Bu durumdan mutsuz olduğu halde vazgeçemeyenleri biliyorum. Zira asıl suçlu hormonlardan ziyade bulundukları çevre... “Abi bu seferki sevgilini aldatmıyorsun, kafayı mı yedin, ne oldu yoksa kızdan mı korkuyorsun?” diye dalga geçilmeye başlandı mı adam niyeti bozuyor. Sırf arkadaşlarına ayak uydurmak, o kirli çevredeki varlığını sürdürmek için! Ve tam güzel bir aşk yaşayacakken ihanet çanları çalmaya başlıyor, eski hayata geri dönülüyor!
Aşk ve huzur tipi
Bir de tam tersi ‘tek bir kadın’la mutlu olmayı, aşkı, huzuru, düzenli bir hayatı seçen tanıdıklarım var.
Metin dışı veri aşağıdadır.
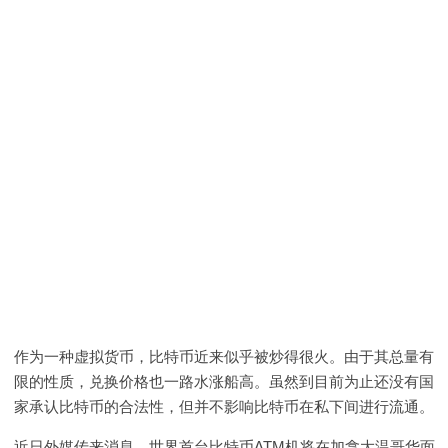
作为一种虚拟货币，比特币近来似乎被炒得很火。由于其总量有
限的性质，兑换价格也一路水涨船高。虽然到目前为止还没有国
家承认比特币的合法性，但并不影响比特币在私下间进行流通。
近日外媒传来消息，世界首台比特币ATM机将在加拿大温哥华面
Gece gezmek, piyasa yerlere takılıp kendini göstermek, aynı anda bir sürü kadını idare etmek, çekirge gibi ordan oraya zıplamak hiçbir şey ifade etmiyor bu tip erkek için... Birlikte olduğu kadına değer vermeyi, onu sahiplenmeyi, saygı göstermeyi, ihaneti bir seçenek olarak bile düşünmemeyi ‘erkeklik’ sayıyorlar.
Dejenere çevrelerde bulunmaktansa, düzgün hayatı olan arkadaşlarla yemek yemek, sinemaya gitmek, evde arkadaş toplantıları yapmak, sevgilisiyle el ele göz göze olmak onlara yetiyor.
Yani dostlar; ‘hormonlarının arkasına sığınan’ ve egolarına yenik düşen erkekler hayat boyu mutsuz ve yalnız olmaya, içten içe kendilerini kirli hissetmeye mahkum. Gerçek bir ‘erkeğin’ nasıl özelliklere sahip olması gerektiğini bilen ve ‘aşkı çok kadına tercih eden’ ikinci grubaysa saygılarımı yolluyorum..
KUMSALDA FiLM ÇEKTiM!
Kış iyiden iyiye geldi malum, bu havada kumsalda yürüyüş yapma fikri birçoğunuza manyaklık gibi gelebilir! Ama Hayalet‘iniz yeterince manyak bir karakter olduğu için sorun yok!
Geçen pazarı harika bir kumsal yürüyüşünde geçirdim. Kimseciklerin olmadığı kumsalda çıkardım ayakkabıları, buz gibi dalgaların içinde yürüdüm... Saatlerce deniz kabuğu topladım, yerde bulduğum bir ağaç dalıyla kumsala kocaman yazılar yazdım. Koştum, zıpladım, kumlara uzandım, gökyüzünü izledim.. Hani filmlerde romantik kumsal sahneleri olur ya, aynen öyle bir filmde gibi hissettim kendimi. Deniz ve kumsal bana nasıl iyi geldi anlatamam. Yağmursuz bir günde bir manyaklık da siz yapın derim!